2. **Problem Complexity**
- Is the relationship between input features and the target variable linear or nonlinear?
- **Key Point**: Understand whether the data allows for easy predictions or requires more complex models.
3. **Algorithmic Approach**
- Should you choose a feature-based or similarity-based model?
- **Key Point**: The choice of the model (e.g., linear regressions vs k-NN) depends on the datasets size and complexity.
Once the model type is defined, the next step is to delve into the full workflow of developing an ML model.
## 4 - The Typical Workflow in Machine Learning
A machine learning project generally follows these steps:
1. **Data Preparation**
- Splitting data into training and testing sets.
- Preprocessing: scaling, handling missing values, etc.
2. **Model Training**
- Fitting the model on training data: `model.fit(X, y)`.
- Optimising parameters and hyperparameters.
3. **Prediction and Evaluation**
- Making predictions on unseen data: `model.predict(X)`.

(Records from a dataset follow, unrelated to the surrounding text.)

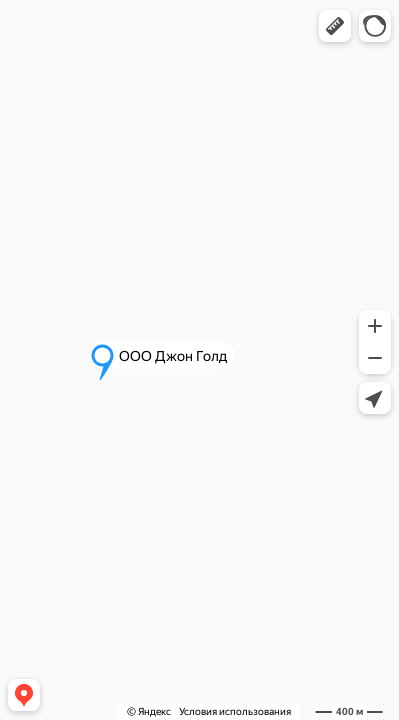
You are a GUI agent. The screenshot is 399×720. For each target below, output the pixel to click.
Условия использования (235, 711)
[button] (335, 26)
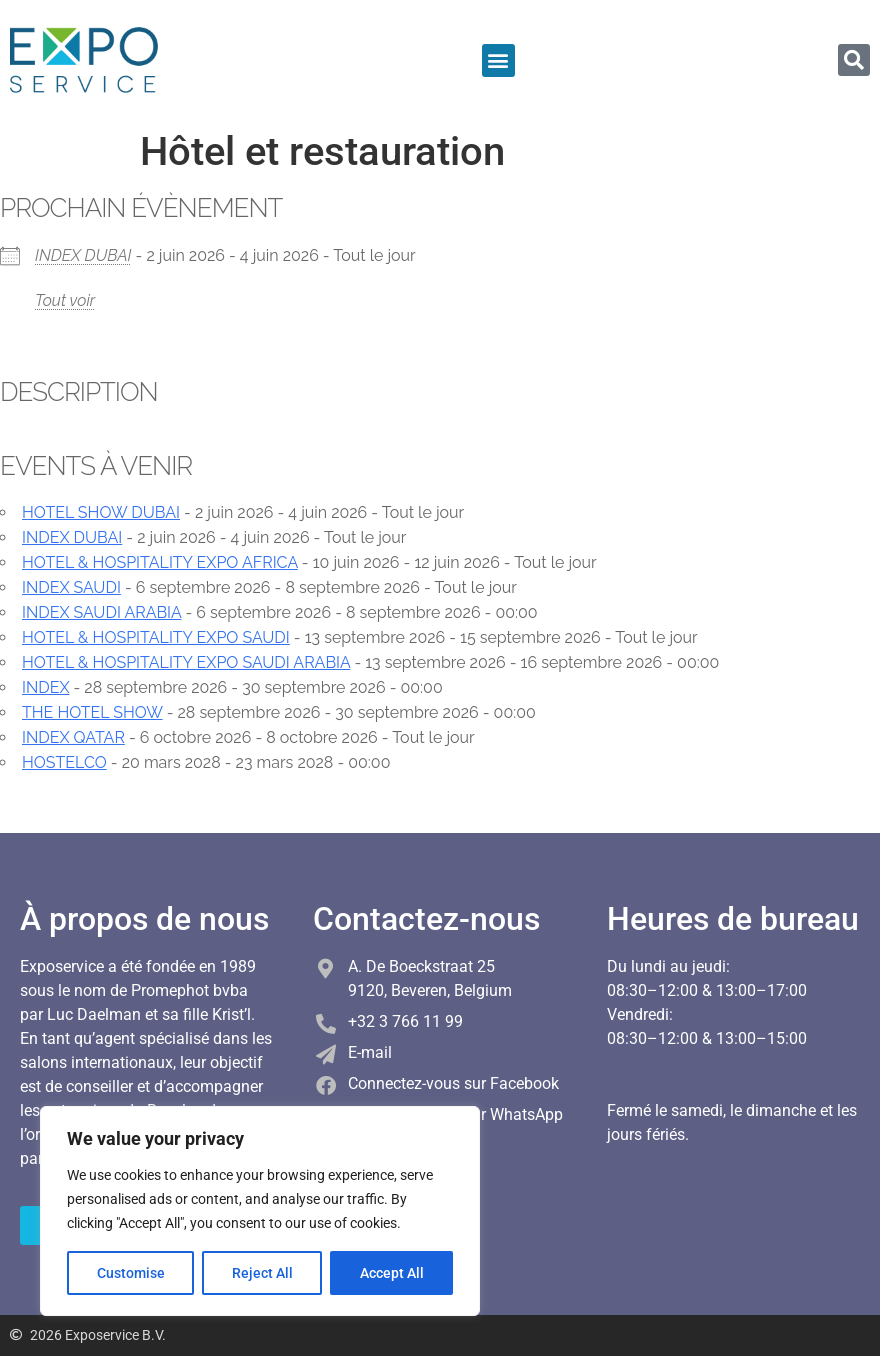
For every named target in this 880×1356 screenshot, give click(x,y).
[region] (260, 1211)
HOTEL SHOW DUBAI (101, 512)
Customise (131, 1273)
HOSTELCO (64, 762)
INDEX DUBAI (83, 255)
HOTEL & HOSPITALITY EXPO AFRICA (160, 562)
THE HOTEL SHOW (92, 712)
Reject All (262, 1273)
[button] (498, 60)
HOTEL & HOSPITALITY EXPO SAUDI (156, 637)
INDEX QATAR (73, 737)
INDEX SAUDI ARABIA (101, 612)
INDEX (45, 687)
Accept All (392, 1273)
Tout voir (65, 300)
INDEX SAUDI (71, 587)
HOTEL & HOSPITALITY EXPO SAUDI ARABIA (186, 662)
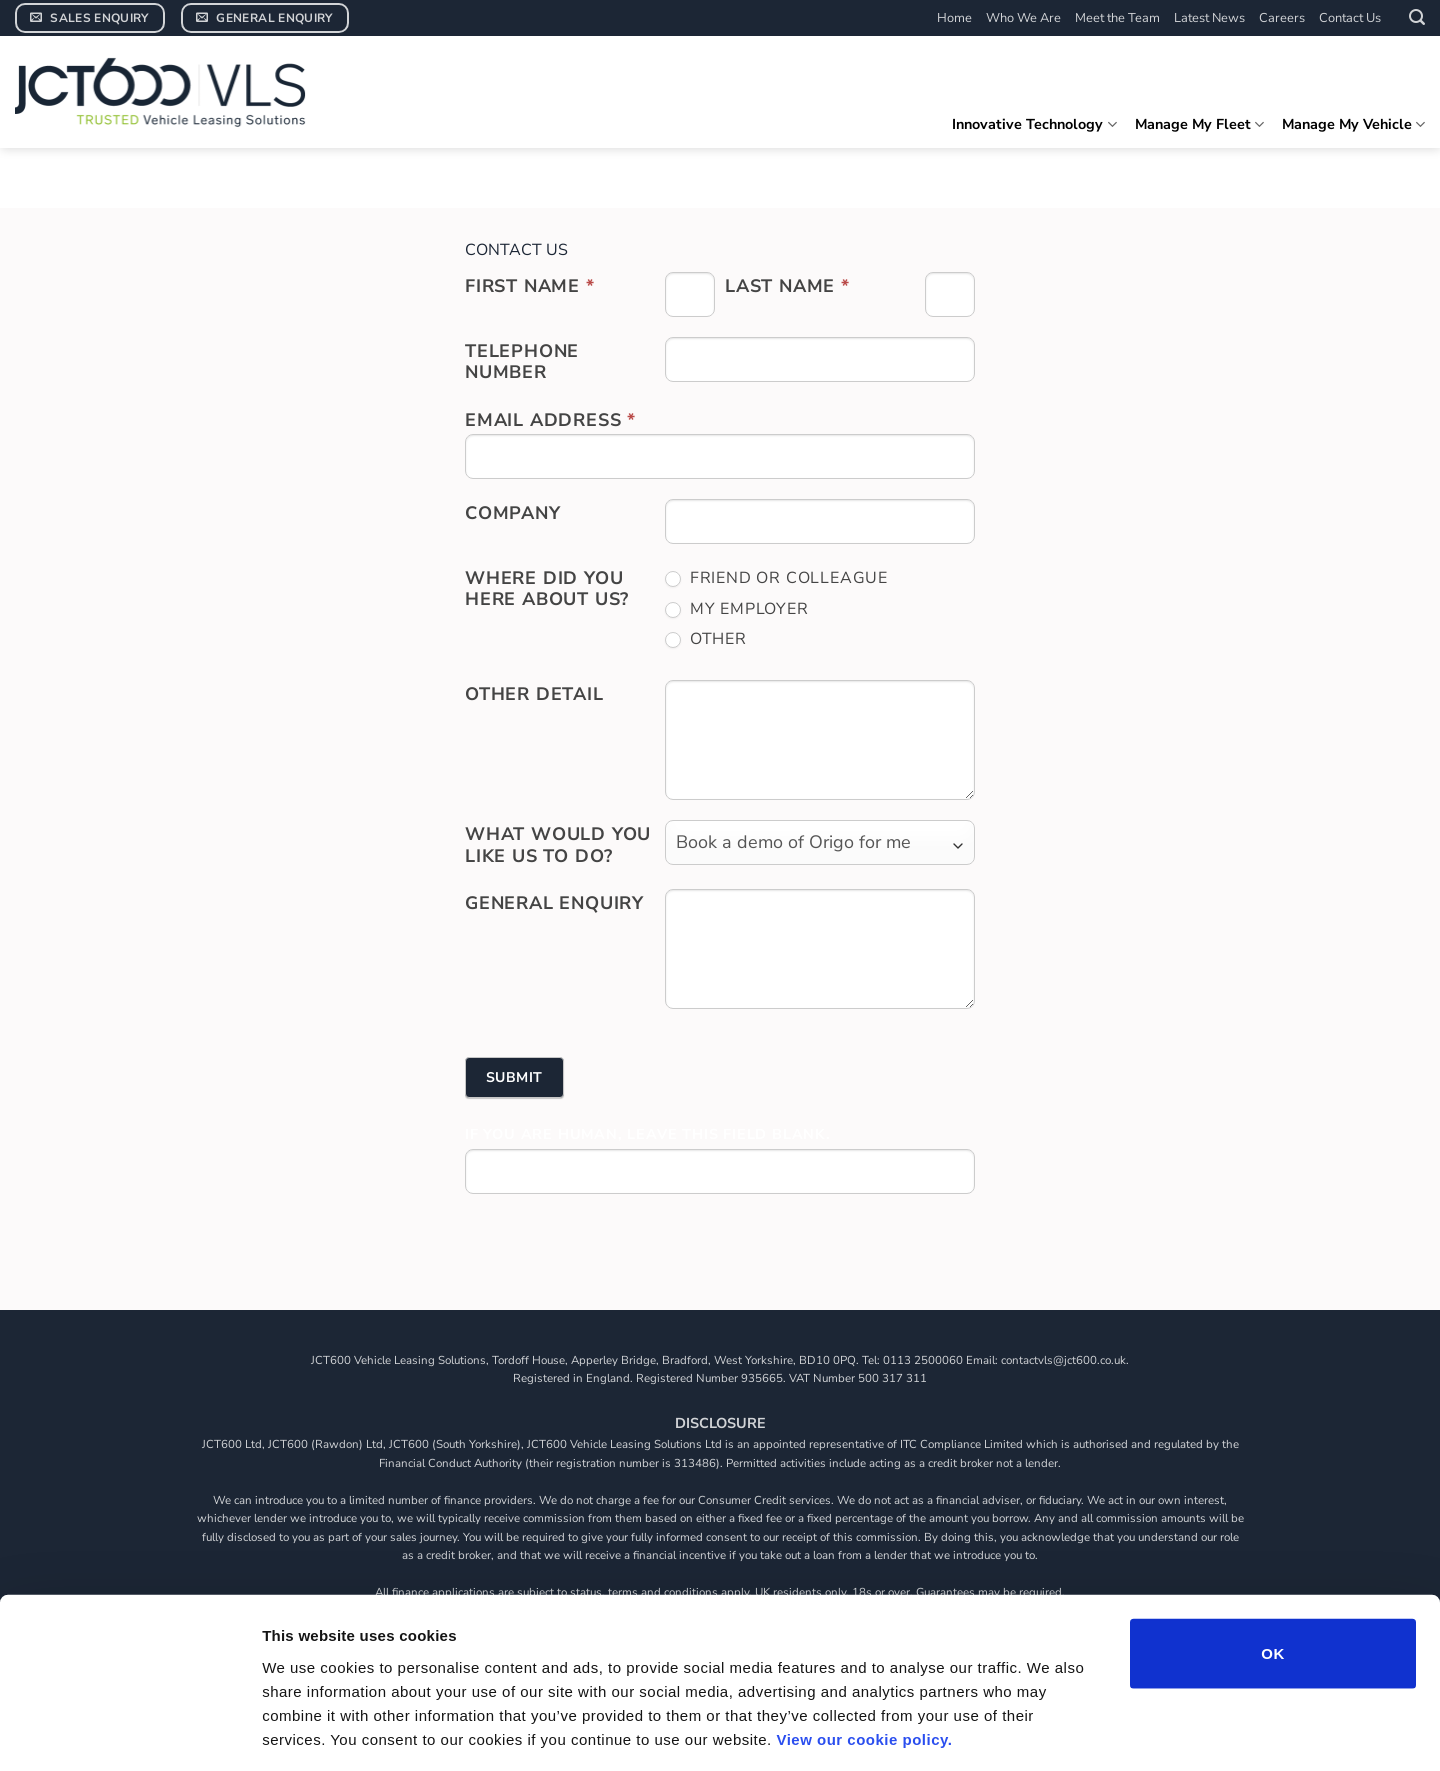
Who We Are (1023, 18)
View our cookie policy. (864, 1650)
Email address (550, 420)
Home (954, 18)
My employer (737, 609)
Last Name (787, 286)
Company (513, 513)
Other (706, 639)
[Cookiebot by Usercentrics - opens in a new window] (129, 1732)
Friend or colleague (776, 578)
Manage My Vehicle (1353, 124)
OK (1272, 1564)
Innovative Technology (1034, 124)
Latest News (1209, 18)
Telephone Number (522, 362)
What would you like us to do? (558, 845)
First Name (530, 286)
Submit (514, 1077)
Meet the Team (1117, 18)
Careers (1282, 18)
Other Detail (534, 694)
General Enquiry (554, 903)
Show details (1049, 1731)
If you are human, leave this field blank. (648, 1134)
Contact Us (1350, 18)
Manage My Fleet (1199, 124)
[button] (1417, 17)
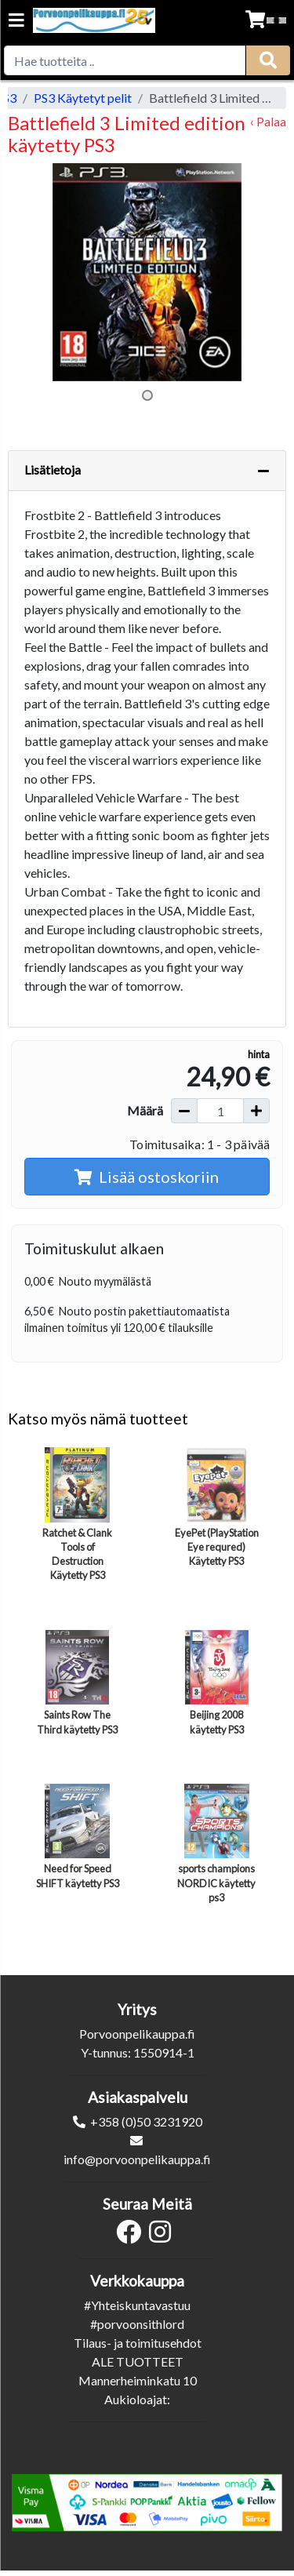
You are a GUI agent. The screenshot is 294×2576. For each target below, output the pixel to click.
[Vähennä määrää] (184, 1111)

- Comparing predictions ($$\hat{y}$$) with actual values ($$y$$).
::prose-img
---
src: /writings/ML/model.png
label: Modelization in Progress
caption: Modelization in Progress
---
::
Evaluation is a crucial step to verify the performance of a model. For regression problems, the R² score is a key indicator.
## 5 - Evaluating Models: The R² Score
For regression problems, the **R² score** measures the proportion of the targets variance explained by the model:
$$R^2 = 1 - \frac{\text{SS}_{\text{residual}}}{\text{SS}_{\text{total}}}$$ where:
- $$\text{SS}_{\text{residual}}$$ : Sum of squared residuals between actual and predicted values.
- $$\text{SS}_{\text{total}}$$ : Total sum of squares relative to the targets mean.
A $$R^2$$ close to 1 indicates a good fit.
::prose-img
---
src: /writings/ML/r2.png
label: R² Score
caption: R² Score
---
::
With these concepts in mind, you are better equipped to understand and apply ML models in your projects.
## 6 - Conclusion
Machine learning is revolutionising how we solve complex problems using data. Supervised, unsupervised, and reinforcement learning approaches allow us to tackle a wide variety of use cases. In supervised learning, the model choice depends on the problem type, its complexity, and the appropriate algorithmic approach. Finally, a structured workflow and metrics like the R² score ensure the quality of predictions and analyses.